Reference: NeuralTools Menu Commands 75
More on Missing
Values
The Missing Data Utilities dialog provides one possible approach to
missing data: it generates artificial data where actual data is missing.
It may often be better to simply leave missing data as blank cells, and
let NeuralTools disregard cases with missing data. Note that
NeuralTools will not recognize special symbols like "?" as missing
data; question marks need to be cleared, and this can be accomplished
with the Missing Data Utilities, by selecting "Specific Value" in Values
to Replace section, and "Clear Cells" in "What to Use for Replacement"
section.
It may also be possible to use NeuralTools to predict missing values in
one independent variable from other independent variables that have
little or no missing data. Testing results will indicate if a net trained
to predict missing values is reliable.
76 Utilities
More on Neural Networks
Neural Network Basics
A neural network is a system that takes numeric inputs, performs
computations on these inputs, and outputs one or more numeric
values. When a neural net is designed and trained for a specific
application, it outputs approximately correct values for given inputs.
For example, a net could have inputs representing some easily
measured characteristics of an abalone (a sea animal), such as length,
diameter and weight. The computations performed inside the net
would result in a single number, which is generally close to the age of
the animal (the age of an abalone is harder to determine).
The inspiration for neural nets comes from the structure of the brain.
A brain consists of a large number of cells, referred to as "neurons". A
neuron receives impulses from other neurons through a number of
"dendrites". Depending on the impulses received, a neuron may send
a signal to other neurons, through its single "axon", which connects to
dendrites of other neurons. Like the brain, artificial neural nets
consist of elements, each of which receives a number of inputs, and
generates a single output, where the output is a relatively simple
function of the inputs.
Neural Nets vs. Statistical Methods
Neural nets provide an alternative to more traditional statistical
methods. Like Linear Regression, they are used for function
approximation. Like Discriminant Analysis and Logistic Regression,
they are used for classification.

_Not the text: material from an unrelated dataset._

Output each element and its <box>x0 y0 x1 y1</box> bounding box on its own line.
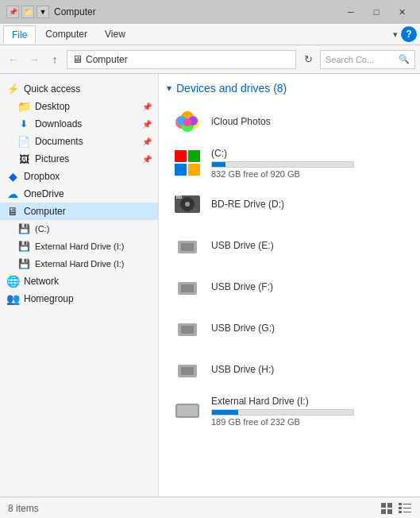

The advantage of neural nets is that
they are capable of modeling extremely complex functions. This
stands in contrast with the traditional linear techniques (Linear
Regression and Linear Discriminant Analysis). Techniques for
optimizing linear models were well known before artificial neural
nets were invented in middle of the 20th century. Effective
algorithms for training neural nets took many years to develop.
However, we now have a range of sophisticated algorithms for neural
net training, making them an attractive alternative to the more
traditional methods.
More on Neural Networks 77
The Structure of a Neural Net
The structure of a neural net consists of connected units referred to as
"nodes" or "neurons". Each neuron performs a portion of the
computations inside the net: a neuron takes some numbers as inputs,
performs a relatively simple computation on these inputs, and returns
an output. The output value of a neuron is passed on as one of the
inputs for another neuron, except for neurons that generate the final
output values of the entire system.
Neurons are arranged in layers. The input layer neurons receive the
inputs for the computations, like the length, diameter, and weight of
an individual abalone. These values are passed to the neurons in the
first hidden layer, which perform computations on their inputs and
pass their outputs to the next layer. This next layer could be another
hidden layer, if there is one. The outputs from the neurons in the last
hidden layer are passed to the neuron or neurons that generate the
final outputs of the net, like the age of the abalone.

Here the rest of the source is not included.